| Task statement |
Exact reproduction of the data is required, with images excluded.

| Extracted records |
····················
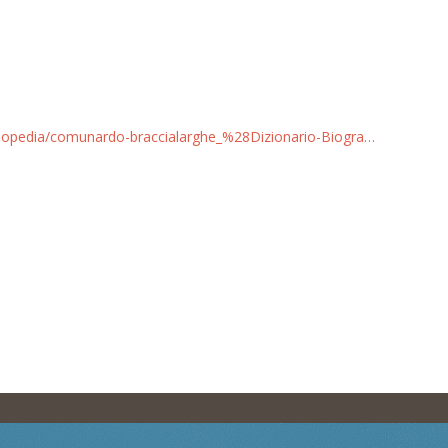
ciclopedia/comunardo-braccialarghe_%28Dizionario-Biogra…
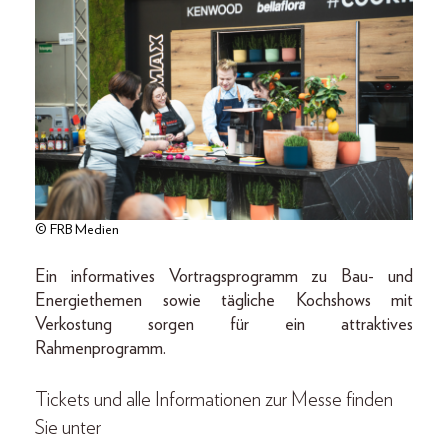
© FRB Medien
Ein informatives Vortragsprogramm zu Bau- und
Energiethemen sowie tägliche Kochshows mit
Verkostung sorgen für ein attraktives
Rahmenprogramm.
Tickets und alle Informationen zur Messe finden
Sie unter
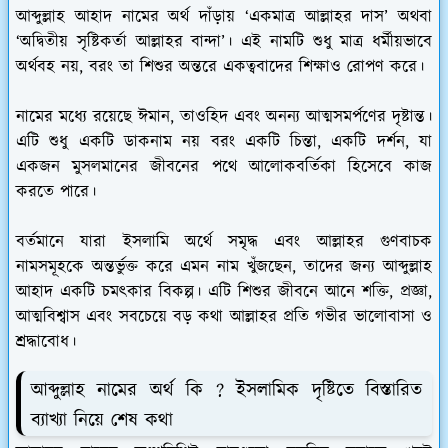
আব্দুল্লাহ আহাদ নামের অর্থ দাঁড়ায় ‘একমাত্র আল্লাহর দাস’ অথবা
‘অদ্বিতীয় সৃষ্টিকর্তা আল্লাহর বান্দা’। এই নামটি শুধু মাত্র ধর্মীয়ভাবে
অর্থবহ নয়, বরং তা শিশুর অন্তরে একত্ববাদের শিক্ষাও রোপণ করে।
নামের মধ্যে রয়েছে ঈমান, তাওহিদ এবং অনন্য আত্মসমর্পণের দৃষ্টান্ত।
এটি শুধু একটি ডাকনাম নয় বরং একটি চিন্তা, একটি দর্শন, যা
একজন মুসলমানের জীবনের পথে আলোকবর্তিকা হিসেবে কাজ
করতে পারে।
বর্তমানে যারা ইসলামি অর্থে সমৃদ্ধ এবং আল্লাহর গুণবাচক
নামসমূহকে অন্তর্ভুক্ত করে এমন নাম খুঁজছেন, তাদের জন্য আব্দুল্লাহ
আহাদ একটি চমৎকার বিকল্প। এটি শিশুর জীবনে আনে শক্তি, প্রজ্ঞা,
আত্মবিশ্বাস এবং সবচেয়ে বড় কথা আল্লাহর প্রতি গভীর ভালোবাসা ও
শ্রদ্ধাবোধ।
আব্দুল্লাহ নামের অর্থ কি ? ইসলামিক দৃষ্টিতে বিস্তারিত
ব্যাখ্যা নিয়ে শেষ কথা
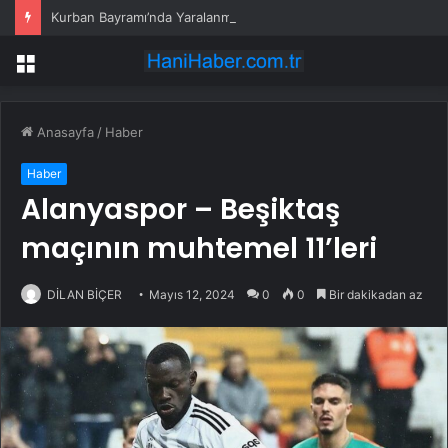
Kurban Bayramı’nda Yaralanmalar Artıyor
Menü
Anasayfa
/
Haber
Haber
Alanyaspor – Beşiktaş
maçının muhtemel 11’leri
DİLAN BİÇER
Mayıs 12, 2024
0
0
Bir dakikadan az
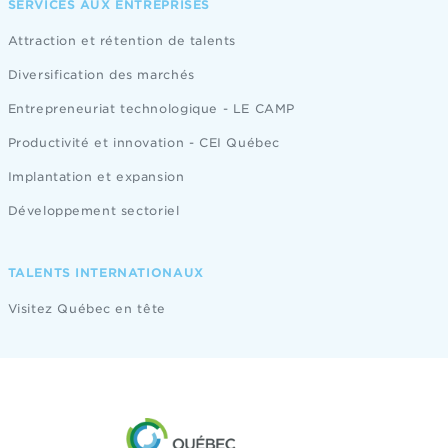
SERVICES AUX ENTREPRISES
Attraction et rétention de talents
Diversification des marchés
Entrepreneuriat technologique - LE CAMP
Productivité et innovation - CEI Québec
Implantation et expansion
Développement sectoriel
TALENTS INTERNATIONAUX
Visitez Québec en tête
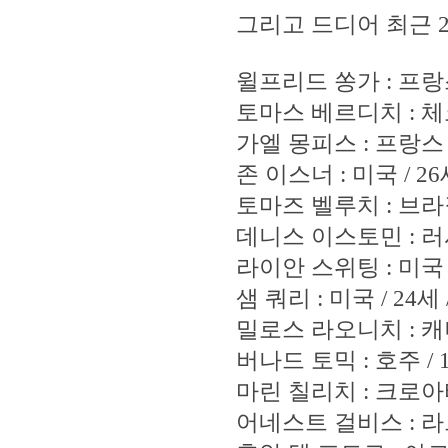
그리고 드디어 최근 2
윌프리드 쏭가 : 프랑스 /
토마스 베르디치 : 체코 /
가엘 몽피스 : 프랑스 / 2
존 이스너 : 미국 / 26세 
토마즈 벨루치 : 브라질 /
데니스 이스토민 : 러시아 
라이안 스위팅 : 미국 / 2
샘 쿼리 : 미국 / 24세 /
밀로스 라오니치 : 캐나나 
버나드 토믹 : 호주 / 19
마린 칠리치 : 크로아티아 
어네스트 걸비스 : 라트비아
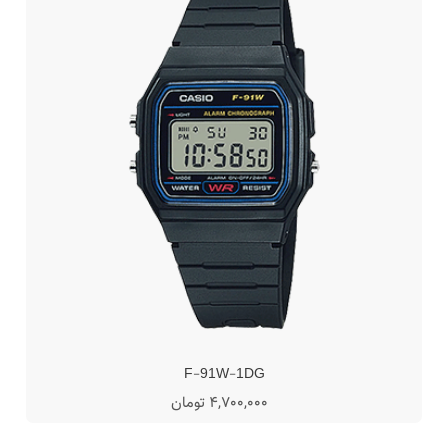
F-91W-1DG
4,700,000 تومان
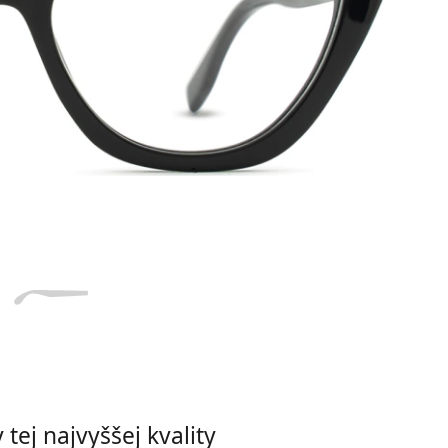
Dĺžka stranice
a
Šírka
Dĺžka
e
mostíka
stranice
16 mm
Šírka mostíka
tej najvyššej kvality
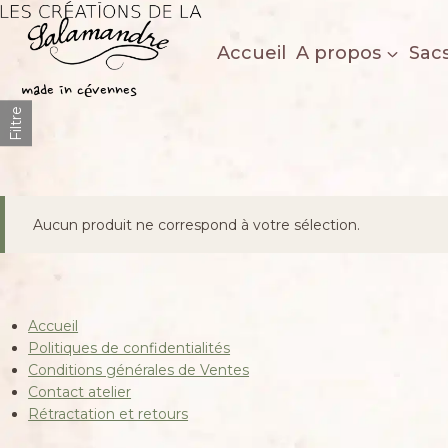
Aller
au
Accueil
A propos
Sac
contenu
Les créations de la salamandre
made in cévennes
Filtre
Aucun produit ne correspond à votre sélection.
Accueil
Politiques de confidentialités
Conditions générales de Ventes
Contact atelier
Rétractation et retours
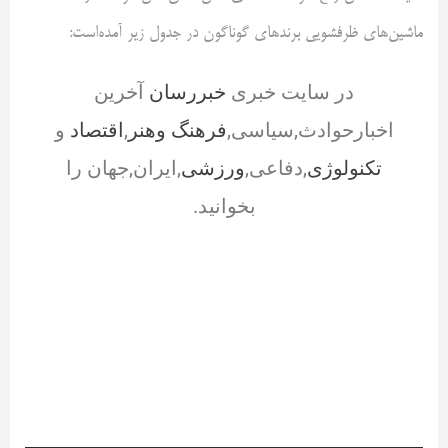
ماشین‌های ظرفشویی برندهای گوناگون در جدول زیر آمده‌است:
در سایت خبری
خبررسان
آخرین
اخبارحوادث,سیاسی,
فرهنگ وهنر
,
اقتصاد
و
تکنولوژی
,دفاعی,
ورزشی
,ایران,جهان را
بخوانید.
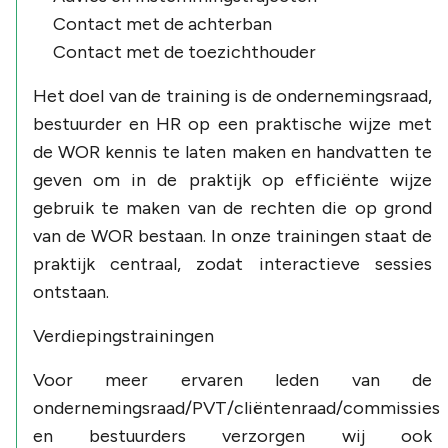
Contact met de achterban
Contact met de toezichthouder
Het doel van de training is de ondernemingsraad,
bestuurder en HR op een praktische wijze met
de WOR kennis te laten maken en handvatten te
geven om in de praktijk op efficiënte wijze
gebruik te maken van de rechten die op grond
van de WOR bestaan. In onze trainingen staat de
praktijk centraal, zodat interactieve sessies
ontstaan.
Verdiepingstrainingen
Voor meer ervaren leden van de
ondernemingsraad/PVT/cliëntenraad/commissies
en bestuurders verzorgen wij ook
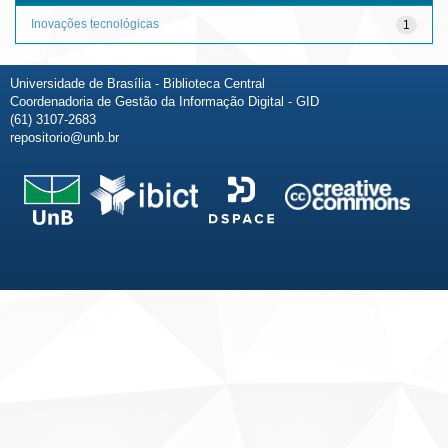
Inovações tecnológicas
1
Universidade de Brasília - Biblioteca Central
Coordenadoria de Gestão da Informação Digital - GID
(61) 3107-2683
repositorio@unb.br
Fale conosco
Sobre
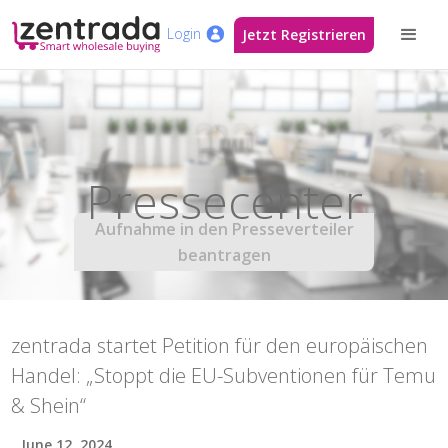
Login
Jetzt Registrieren
Pressecenter
Aufnahme in den Presseverteiler
beantragen
zentrada startet Petition für den europäischen
Handel: „Stoppt die EU-Subventionen für Temu
& Shein“
June 12, 2024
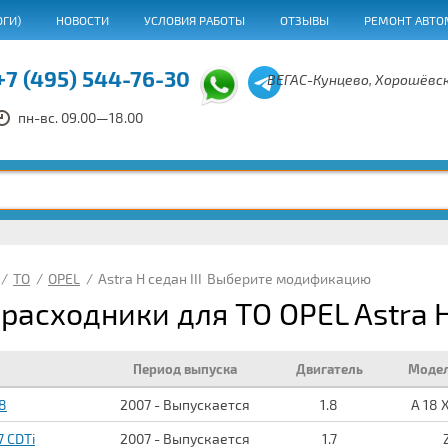
ОГИ)
НОВОСТИ
УСЛОВИЯ РАБОТЫ
ОТЗЫВЫ
РЕМОНТ АВТО
+7 (495) 544-76-30
ВЕГАС-Кунцево, Хорошёвск
пн-вс. 09.00—18.00
/
ТО
/
OPEL
/
Astra H седан III
Выберите модификацию
расходники для ТО OPEL Astra H 
Период выпуска
Двигатель
Модел
.8
2007 - Выпускается
1.8
A 18 
7 CDTi
2007 - Выпускается
1.7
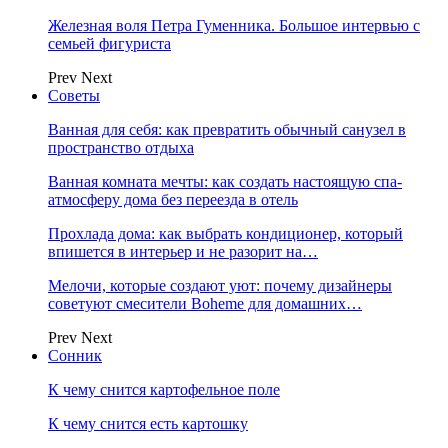
Железная воля Петра Гуменника. Большое интервью с
семьей фигуриста
Prev
Next
Советы
Ванная для себя: как превратить обычный санузел в
пространство отдыха
Ванная комната мечты: как создать настоящую спа-
атмосферу дома без переезда в отель
Прохлада дома: как выбрать кондиционер, который
впишется в интерьер и не разорит на…
Мелочи, которые создают уют: почему дизайнеры
советуют смесители Boheme для домашних…
Prev
Next
Сонник
К чему снится картофельное поле
К чему снится есть картошку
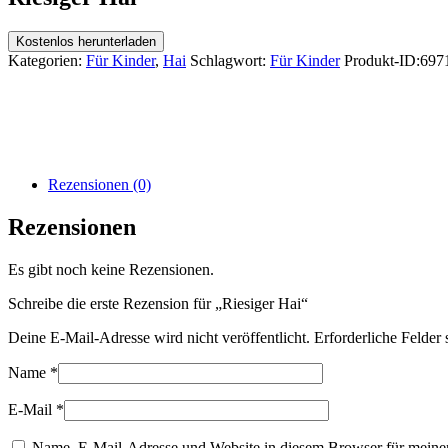
Kostenlos herunterladen
Kategorien:
Für Kinder
,
Hai
Schlagwort:
Für Kinder
Produkt-ID:
697
Rezensionen (0)
Rezensionen
Es gibt noch keine Rezensionen.
Schreibe die erste Rezension für „Riesiger Hai“
Deine E-Mail-Adresse wird nicht veröffentlicht.
Erforderliche Felder 
Name
*
E-Mail
*
Name, E-Mail-Adresse und Website in diesem Browser für meine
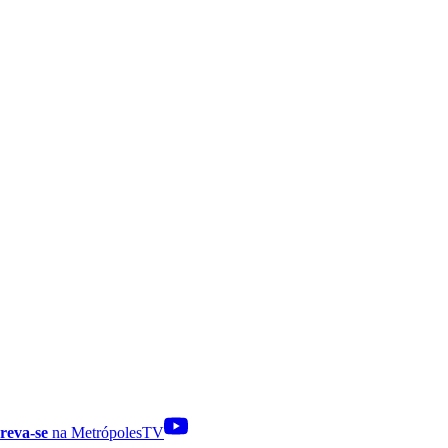
reva-se
na MetrópolesTV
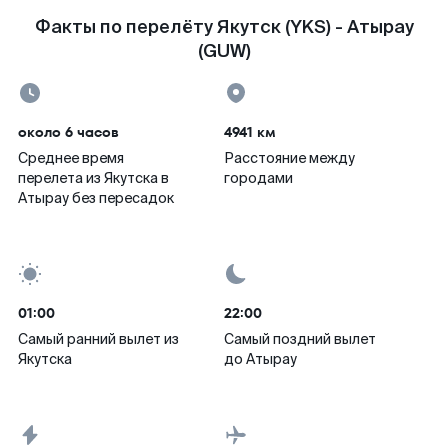
Факты по перелёту Якутск (YKS) - Атырау
(GUW)
около 6 часов
4941 км
Среднее время
Расстояние между
перелета из Якутска в
городами
Атырау без пересадок
01:00
22:00
Самый ранний вылет из
Самый поздний вылет
Якутска
до Атырау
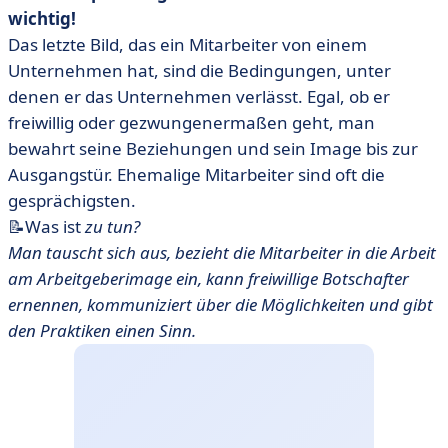
wichtig!
Das letzte Bild, das ein Mitarbeiter von einem
Unternehmen hat, sind die Bedingungen, unter
denen er das Unternehmen verlässt. Egal, ob er
freiwillig oder gezwungenermaßen geht, man
bewahrt seine Beziehungen und sein Image bis zur
Ausgangstür. Ehemalige Mitarbeiter sind oft die
gesprächigsten.
📝Was ist
zu tun?
Man tauscht sich aus, bezieht die Mitarbeiter in die Arbeit
am Arbeitgeberimage ein, kann freiwillige Botschafter
ernennen, kommuniziert über die Möglichkeiten und gibt
den Praktiken einen Sinn.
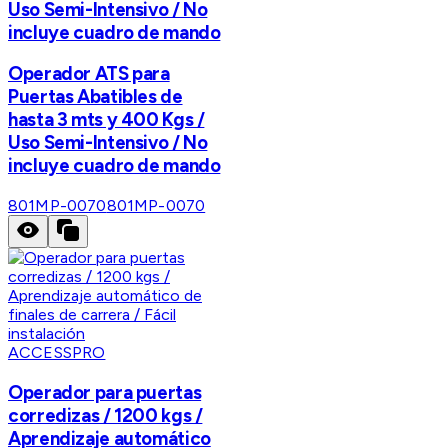
Uso Semi-Intensivo / No
incluye cuadro de mando
Operador ATS para
Puertas Abatibles de
hasta 3 mts y 400 Kgs /
Uso Semi-Intensivo / No
incluye cuadro de mando
801MP-0070
801MP-0070
ACCESSPRO
Operador para puertas
corredizas / 1200 kgs /
Aprendizaje automático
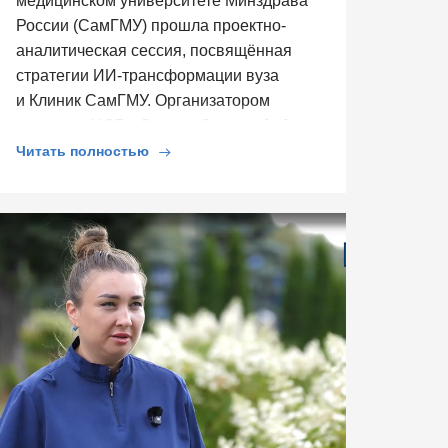
медицинском университете Минздрава
России (СамГМУ) прошла проектно-
аналитическая сессия, посвящённая
стратегии ИИ-трансформации вуза
и Клиник СамГМУ. Организатором
выступил ЦСР «Северо-Запад», […]
Читать полностью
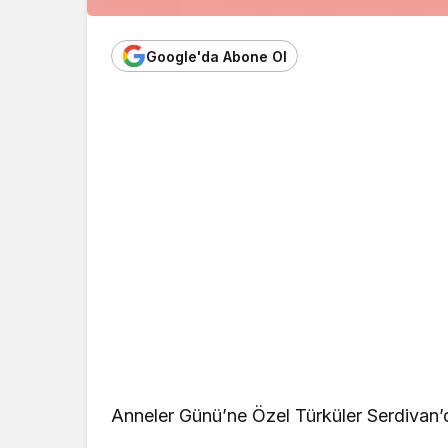
Google'da Abone Ol
Anneler Günü’ne Özel Türküler Serdivan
····················
| Worked solution |
ciclopedia/comunardo-braccialarghe_%28Dizionario-Biogra…
© FRB Medien
Ein informatives Vortragsprogramm zu Bau- und
Energiethemen sowie tägliche Kochshows mit
Verkostung sorgen für ein attraktives
Rahmenprogramm.
Tickets und alle Informationen zur Messe finden
Sie unter
আব্দুল্লাহ আহাদ নামের অর্থ দাঁড়ায় ‘একমাত্র আল্লাহর দাস’ অথবা
‘অদ্বিতীয় সৃষ্টিকর্তা আল্লাহর বান্দা’। এই নামটি শুধু মাত্র ধর্মীয়ভাবে
অর্থবহ নয়, বরং তা শিশুর অন্তরে একত্ববাদের শিক্ষাও রোপণ করে।
নামের মধ্যে রয়েছে ঈমান, তাওহিদ এবং অনন্য আত্মসমর্পণের দৃষ্টান্ত।
এটি শুধু একটি ডাকনাম নয় বরং একটি চিন্তা, একটি দর্শন, যা
একজন মুসলমানের জীবনের পথে আলোকবর্তিকা হিসেবে কাজ
করতে পারে।
বর্তমানে যারা ইসলামি অর্থে সমৃদ্ধ এবং আল্লাহর গুণবাচক
নামসমূহকে অন্তর্ভুক্ত করে এমন নাম খুঁজছেন, তাদের জন্য আব্দুল্লাহ
আহাদ একটি চমৎকার বিকল্প। এটি শিশুর জীবনে আনে শক্তি, প্রজ্ঞা,
আত্মবিশ্বাস এবং সবচেয়ে বড় কথা আল্লাহর প্রতি গভীর ভালোবাসা ও
শ্রদ্ধাবোধ।
আব্দুল্লাহ নামের অর্থ কি ? ইসলামিক দৃষ্টিতে বিস্তারিত
ব্যাখ্যা নিয়ে শেষ কথা
Kurban Bayramı’nda Yaralanmalar Artıyor
Menü
Anasayfa
/
Haber
Haber
Alanyaspor – Beşiktaş
maçının muhtemel 11’leri
DİLAN BİÇER
Mayıs 12, 2024
0
0
Bir dakikadan az
SERVICES AUX ENTREPRISES
Attraction et rétention de talents
Diversification des marchés
Entrepreneuriat technologique - LE CAMP
Productivité et innovation - CEI Québec
Implantation et expansion
Développement sectoriel
TALENTS INTERNATIONAUX
Visitez Québec en tête
그리고 드디어 최근 2
윌프리드 쏭가 : 프랑스 /
토마스 베르디치 : 체코 /
가엘 몽피스 : 프랑스 / 2
존 이스너 : 미국 / 26세 
토마즈 벨루치 : 브라질 /
데니스 이스토민 : 러시아 
라이안 스위팅 : 미국 / 2
샘 쿼리 : 미국 / 24세 /
밀로스 라오니치 : 캐나나 
버나드 토믹 : 호주 / 19
마린 칠리치 : 크로아티아 
어네스트 걸비스 : 라트비아
F-91W-1DG
4,700,000 تومان
Dĺžka stranice
a
Šírka
Dĺžka
e
mostíka
stranice
16 mm
Šírka mostíka
tej najvyššej kvality
Aller
au
Accueil
A propos
Sac
contenu
Les créations de la salamandre
made in cévennes
Filtre
Aucun produit ne correspond à votre sélection.
Accueil
Politiques de confidentialités
Conditions générales de Ventes
Contact atelier
Rétractation et retours
ماشین‌های ظرفشویی برندهای گوناگون در جدول زیر آمده‌است:
در سایت خبری
خبررسان
آخرین
اخبارحوادث,سیاسی,
فرهنگ وهنر
,
اقتصاد
و
تکنولوژی
,دفاعی,
ورزشی
,ایران,جهان را
بخوانید.
Contact met de achterban
Contact met de toezichthouder
Het doel van de training is de ondernemingsraad,
bestuurder en HR op een praktische wijze met
de WOR kennis te laten maken en handvatten te
geven om in de praktijk op efficiënte wijze
gebruik te maken van de rechten die op grond
van de WOR bestaan. In onze trainingen staat de
praktijk centraal, zodat interactieve sessies
ontstaan.
Verdiepingstrainingen
Voor meer ervaren leden van de
ondernemingsraad/PVT/cliëntenraad/commissies
en bestuurders verzorgen wij ook
Inovações tecnológicas
1
Universidade de Brasília - Biblioteca Central
Coordenadoria de Gestão da Informação Digital - GID
(61) 3107-2683
repositorio@unb.br
Fale conosco
Sobre
Login
Jetzt Registrieren
Pressecenter
Aufnahme in den Presseverteiler
beantragen
zentrada startet Petition für den europäischen
Handel: „Stoppt die EU-Subventionen für Temu
& Shein“
June 12, 2024
ОГИ)
НОВОСТИ
УСЛОВИЯ РАБОТЫ
ОТЗЫВЫ
РЕМОНТ АВТО
+7 (495) 544-76-30
ВЕГАС-Кунцево, Хорошёвск
пн-вс. 09.00—18.00
/
ТО
/
OPEL
/
Astra H седан III
Выберите модификацию
расходники для ТО OPEL Astra H 
Период выпуска
Двигатель
Модел
.8
2007 - Выпускается
1.8
A 18 
7 CDTi
2007 - Выпускается
1.7
Железная воля Петра Гуменника. Большое интервью с
семьей фигуриста
Prev
Next
Советы
Ванная для себя: как превратить обычный санузел в
пространство отдыха
Ванная комната мечты: как создать настоящую спа-
атмосферу дома без переезда в отель
Прохлада дома: как выбрать кондиционер, который
впишется в интерьер и не разорит на…
Мелочи, которые создают уют: почему дизайнеры
советуют смесители Boheme для домашних…
Prev
Next
Сонник
К чему снится картофельное поле
К чему снится есть картошку
Kostenlos herunterladen
Kategorien:
Für Kinder
,
Hai
Schlagwort:
Für Kinder
Produkt-ID:
697
Rezensionen (0)
Rezensionen
Es gibt noch keine Rezensionen.
Schreibe die erste Rezension für „Riesiger Hai“
Deine E-Mail-Adresse wird nicht veröffentlicht.
Erforderliche Felder 
Name
*
E-Mail
*
Name, E-Mail-Adresse und Website in diesem Browser für meine
reva-se
na MetrópolesTV
Факты по перелёту Якутск (YKS) - Атырау
(GUW)
около 6 часов
4941 км
Среднее время
Расстояние между
перелета из Якутска в
городами
Атырау без пересадок
01:00
22:00
Самый ранний вылет из
Самый поздний вылет
Якутска
до Атырау
wichtig!
Das letzte Bild, das ein Mitarbeiter von einem
Unternehmen hat, sind die Bedingungen, unter
denen er das Unternehmen verlässt. Egal, ob er
freiwillig oder gezwungenermaßen geht, man
bewahrt seine Beziehungen und sein Image bis zur
Ausgangstür. Ehemalige Mitarbeiter sind oft die
gesprächigsten.
📝Was ist
zu tun?
Man tauscht sich aus, bezieht die Mitarbeiter in die Arbeit
am Arbeitgeberimage ein, kann freiwillige Botschafter
ernennen, kommuniziert über die Möglichkeiten und gibt
den Praktiken einen Sinn.
Uso Semi-Intensivo / No
incluye cuadro de mando
Operador ATS para
Puertas Abatibles de
hasta 3 mts y 400 Kgs /
Uso Semi-Intensivo / No
incluye cuadro de mando
801MP-0070
801MP-0070
ACCESSPRO
Operador para puertas
corredizas / 1200 kgs /
Aprendizaje automático
медицинском университете Минздрава
России (СамГМУ) прошла проектно-
аналитическая сессия, посвящённая
стратегии ИИ-трансформации вуза
и Клиник СамГМУ. Организатором
выступил ЦСР «Северо-Запад», […]
Читать полностью
Google'da Abone Ol
Anneler Günü’ne Özel Türküler Serdivan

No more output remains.